Here you can see a representation of this concept. Starting from a start node we can “make a move” and remove one hint (by following the arrows), and then remove another one, and so on (for example a possible path is through $(0, 0)$ and $(0, 1)$ , meaning that we first remove the hint at $(0, 0)$ and remove the hint at $(0,1)$ ). Note that in the above diagram the order of hint removals is important: the path $(0, 0) \rightarrow (0, 1)$ is different from the path $(0, 1) \rightarrow (0, 0)$ . But that’s not needed in our case, because the resulting board would be the same! That means that instead of considering each node as a “move” (and implicitly the path that was taken to get to the node as a “history”), we can map each node to a set of moves: the set of moves that a path with those moves would generate, regardless of the order.
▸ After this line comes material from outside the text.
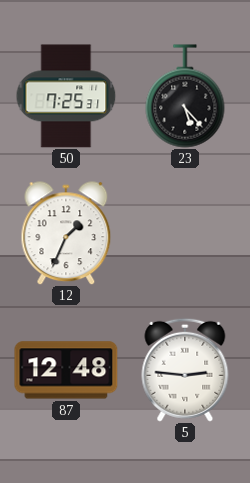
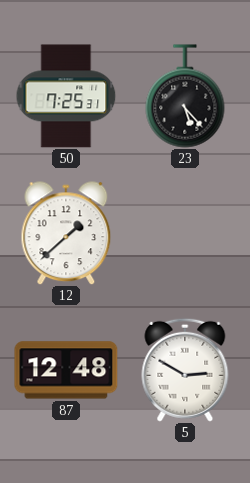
12: 1:34 -> 1:38
5: 2:46 -> 2:50
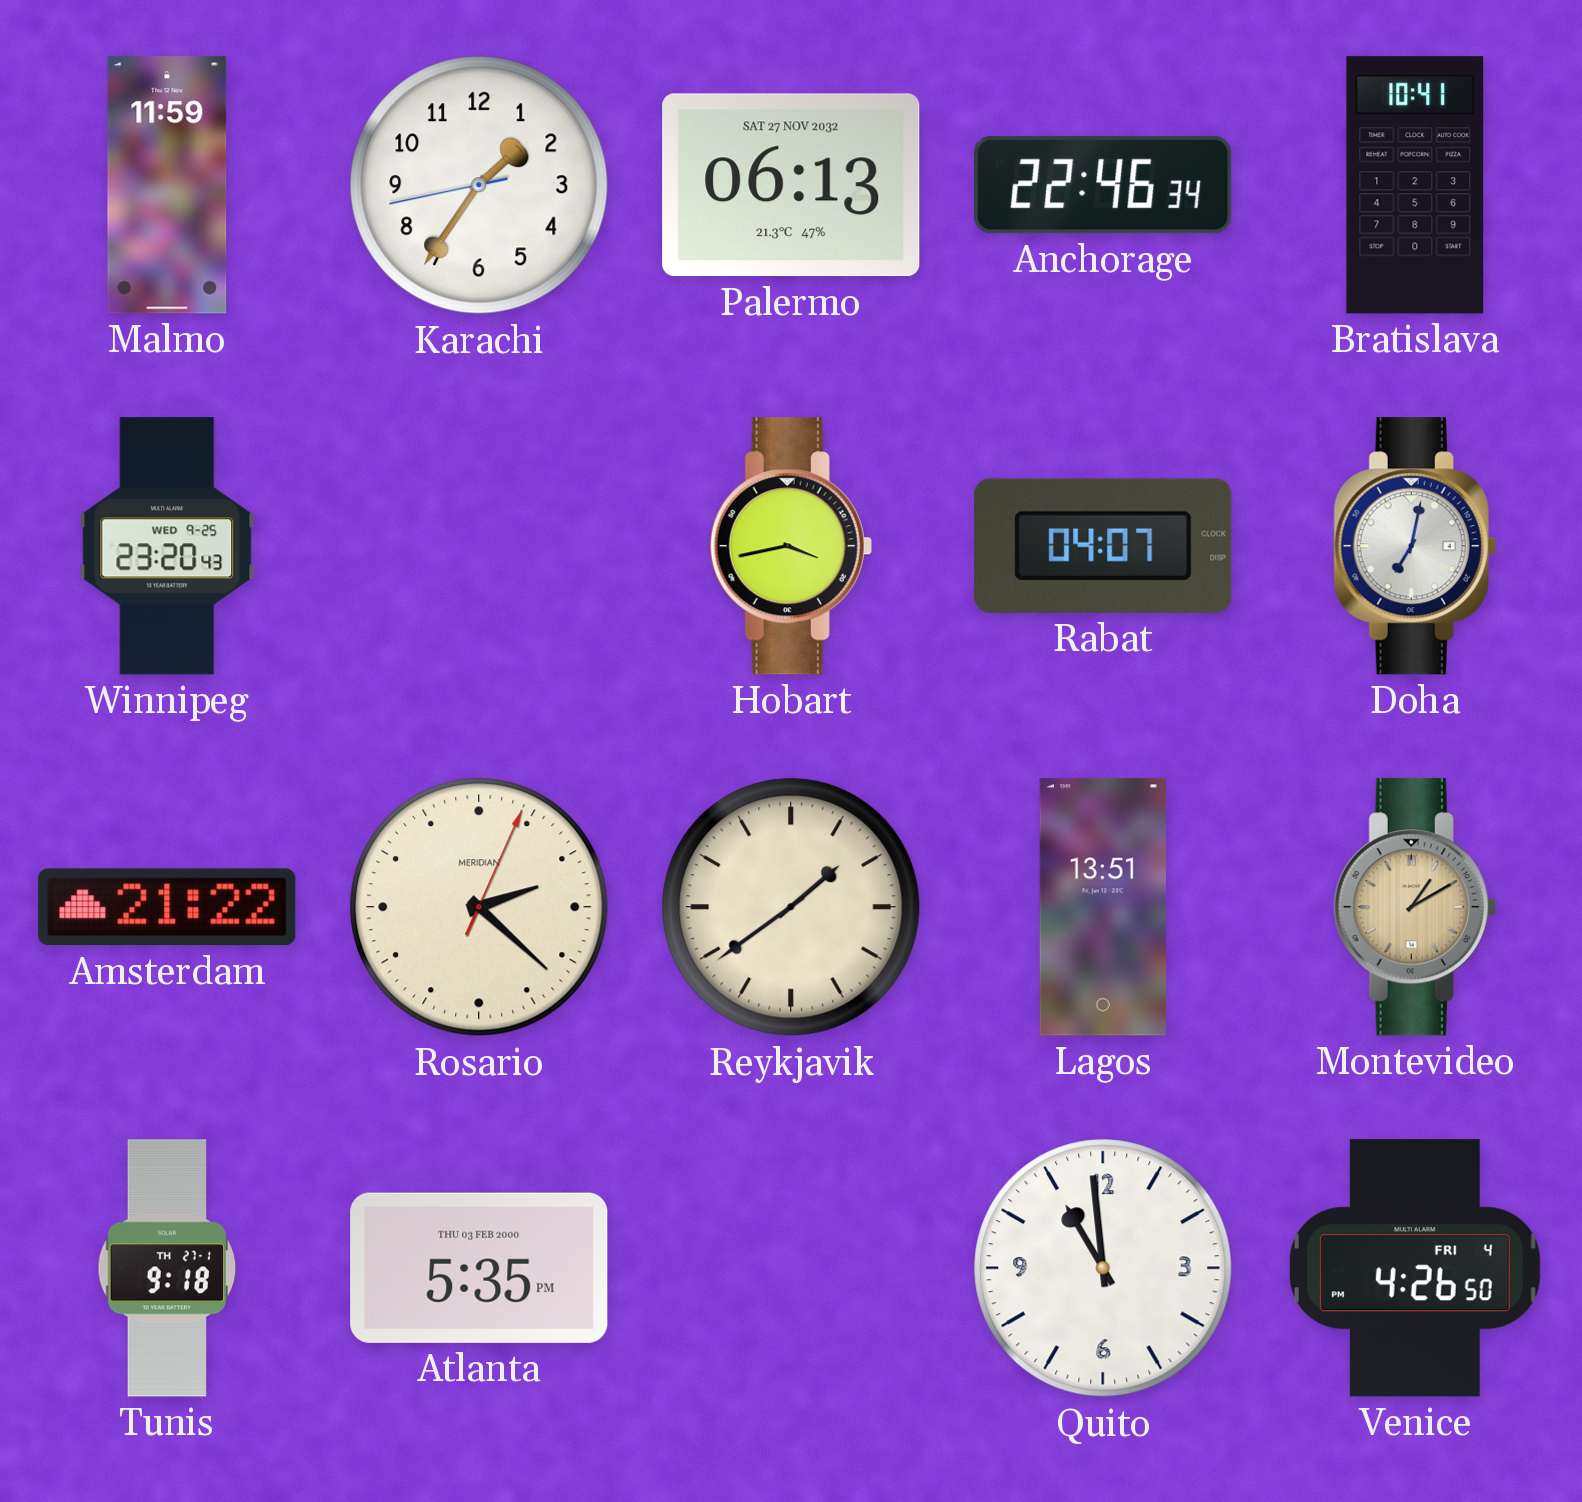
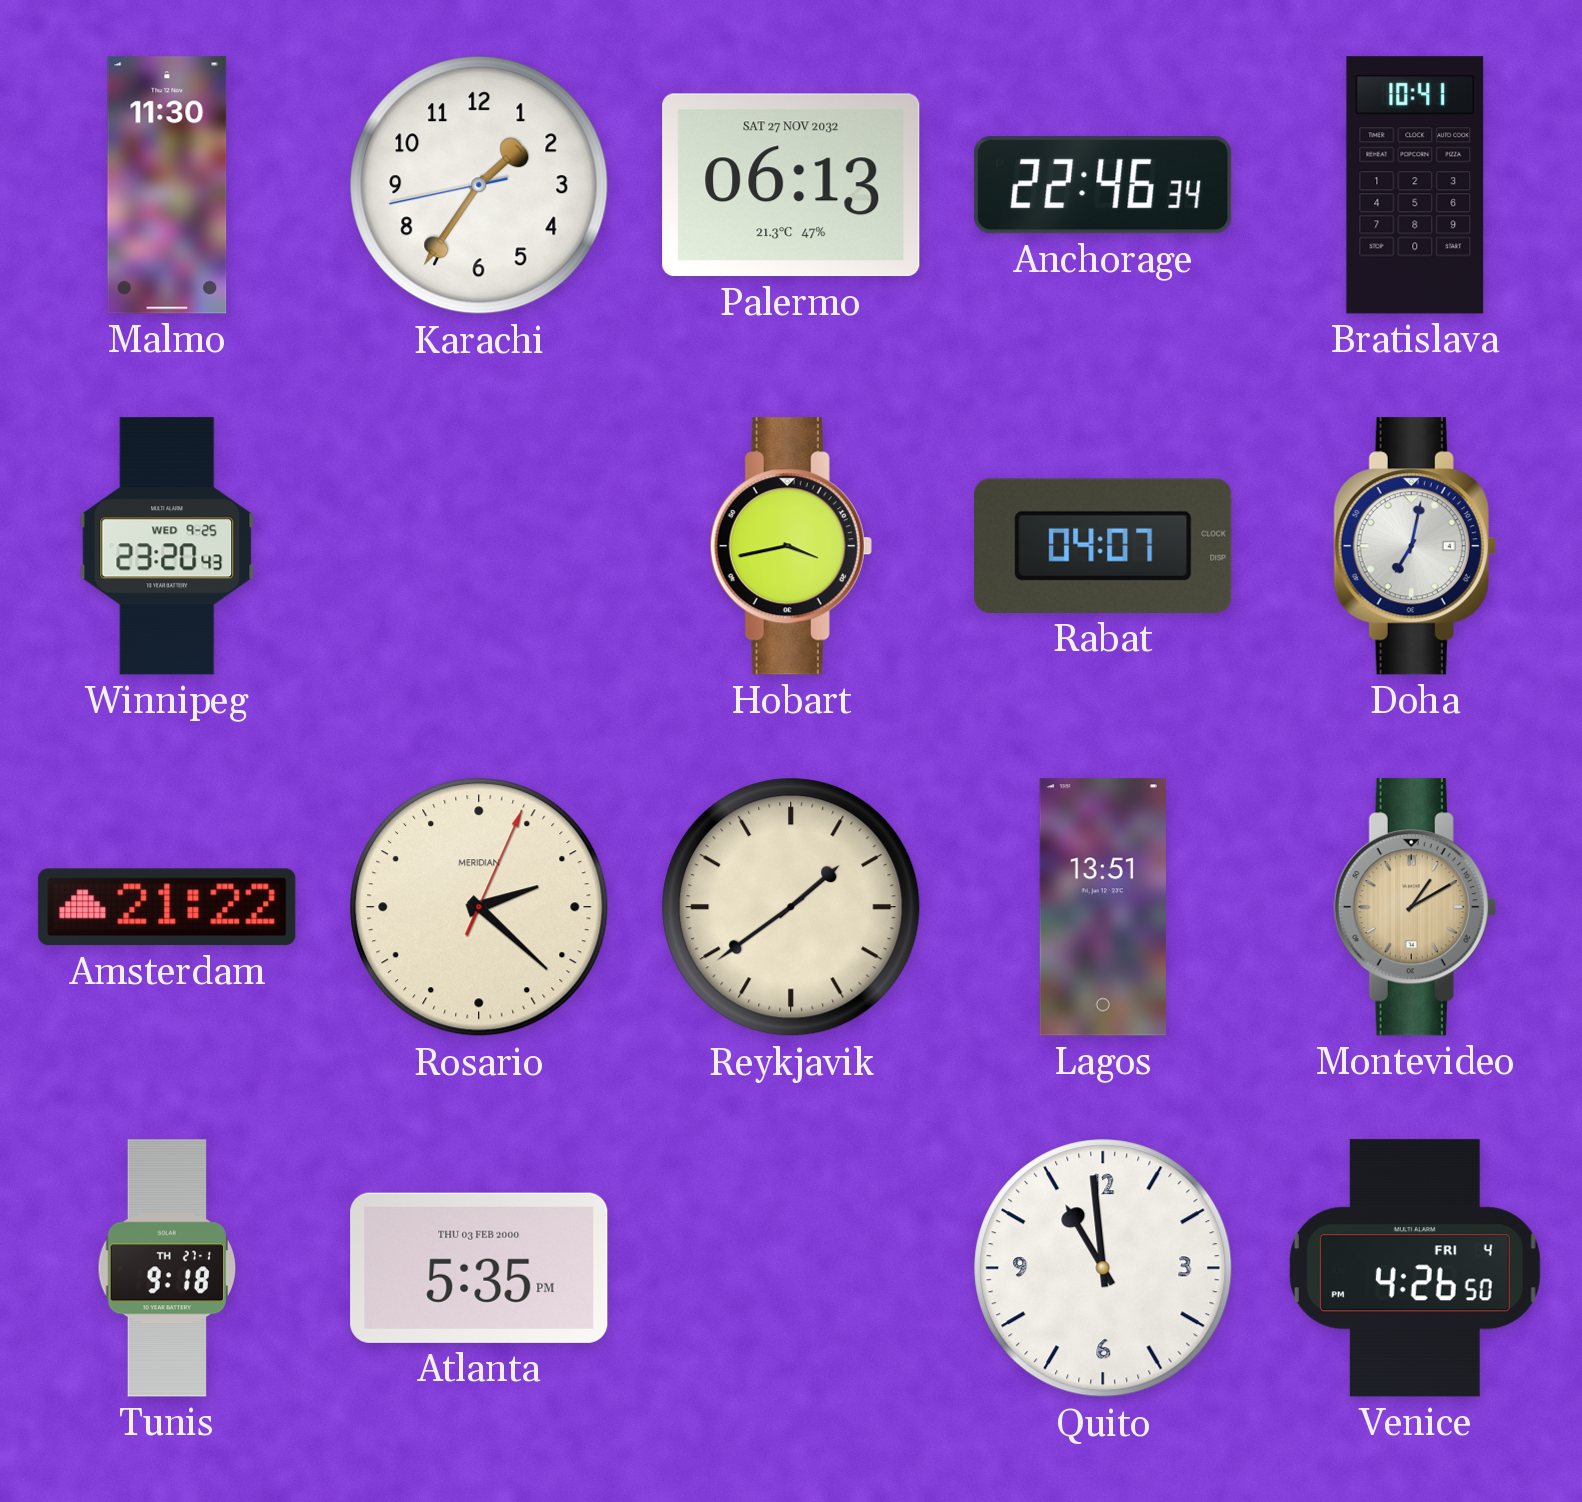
Malmo: 11:59 -> 11:30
The resuling diagram would be like this, where each node represents the set of moves:

Note that now there are two arrows going into the node $\lbrace (0,0), (0,1) \rbrace$ . This change may seem inconsequential, but discarding the relevancy of order means reducing drastically the size of this diagram (thus the number of nodes our program will have to check).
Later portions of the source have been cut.